The return to our house is a straight line from the highway on a country road edged by tall firs and fields, past a fire station and the city dump, a lavender farm with a red barn, horses, sheep, and a turn into our dark driveway.
But this time, because of a car shuffle, we went on into town. My husband said as we drove by sleeping houses: “It feels like returning to a little hometown.” In the morning I asked him what he meant. He said, “You know, like I feel when I go back to my hometown – comfortable, familiar.”
My husband is the opposite from me, born and raised in the same little town, he still goes back. His family home (a graceful old house on a tree-lined street named Pennsylvania Avenue) got demolished to make way for an awkward modern building, but the feeling is still there.
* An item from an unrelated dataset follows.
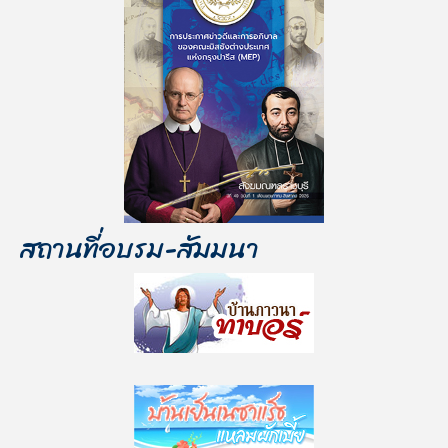
สถานที่อบรม-สัมมนา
When I drove into town to school the next day, I thought about how I felt to be back. For sure this place satisfies the town part of hometown – not a village or a city but a town, tourist town, mill town, old Victorian town. Small town with an uptown and a downtown, with a main drag named Water Street with one stoplight.
This town is a picture book layout of buildings tumbled along streets and hills. The peaks of the Cascades form the horizon in the far distance. In front of them are peaks of house roofs, round tree shapes and conifer uprights, a large rectangle of the high school, and a turn of the last century, still-functioning courthouse. A clock face on its tower chimes the time all day and looks like a full moon at night.
I’m heading toward the post office, high-ceilinged old-fashioned building with filigreed mailboxes – and a view. From there you catch sight of downtown – the water in the bay and old brick buildings of interest and charm, still lively with use. There’s an historical sense and a happening sense here.
Interest and charm and beauty mean comfort for me. And this town is surely familiar now – the welcoming smiles of wee scholars and staff and post office clerk make me happy – make me feel at home.